## Task requirements
Starting from the line with "e de cultures", transcribe each line to the end of the records below. Copy them exactly and write nothing else.

+ + +

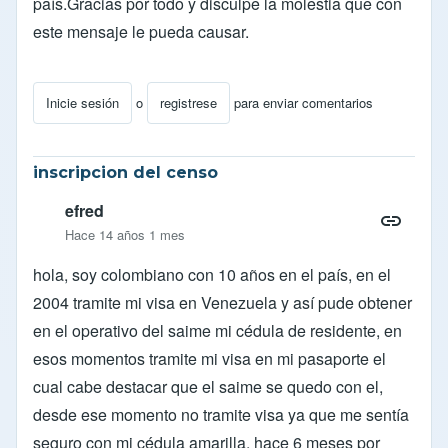
país.Gracias por todo y disculpe la molestia que con
este mensaje le pueda causar.
Inicie sesión
o
registrese
para enviar comentarios
inscripcion del censo
efred
Hace 14 años 1 mes
hola, soy colombiano con 10 años en el país, en el
2004 tramite mi visa en Venezuela y así pude obtener
en el operativo del saime mi cédula de residente, en
esos momentos tramite mi visa en mi pasaporte el
cual cabe destacar que el saime se quedo con el,
desde ese momento no tramite visa ya que me sentía
seguro con mi cédula amarilla, hace 6 meses por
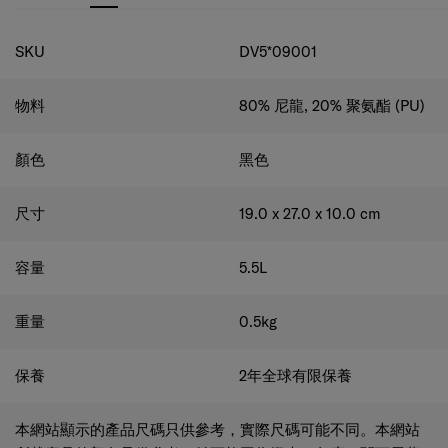
規格
SKU
DV5*09001
物料
80% 尼龍, 20% 聚氨酯 (PU)
顏色
黑色
尺寸
19.0 x 27.0 x 10.0
cm
容量
5.5
L
重量
0.5
kg
保養
2年全球有限保養
本網站顯示的產品尺碼只供參考，實際尺碼可能不同。本網站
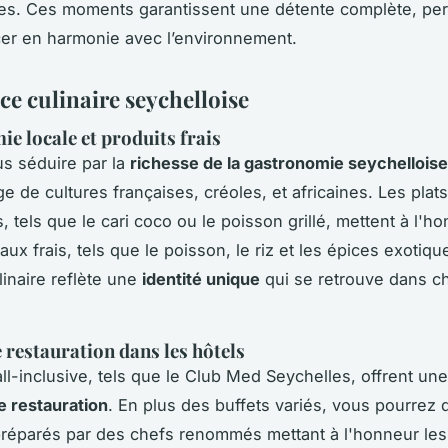
es. Ces moments garantissent une détente complète, per
er en harmonie avec l’environnement.
ce culinaire seychelloise
e locale et produits frais
s séduire par la
richesse de la gastronomie seychelloise
e de cultures françaises, créoles, et africaines. Les plats
s, tels que le cari coco ou le poisson grillé, mettent à l'h
aux frais, tels que le poisson, le riz et les épices exotiqu
linaire reflète une
identité unique
qui se retrouve dans c
 restauration dans les hôtels
all-inclusive, tels que le Club Med Seychelles, offrent un
e restauration
. En plus des buffets variés, vous pourrez 
réparés par des chefs renommés mettant à l'honneur les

+ + +

## Exercise response
e de cultures françaises, créoles, et africaines. Les plats
s, tels que le cari coco ou le poisson grillé, mettent à l'h
aux frais, tels que le poisson, le riz et les épices exotiqu
linaire reflète une
identité unique
qui se retrouve dans c
 restauration dans les hôtels
all-inclusive, tels que le Club Med Seychelles, offrent un
e restauration
. En plus des buffets variés, vous pourrez 
réparés par des chefs renommés mettant à l'honneur les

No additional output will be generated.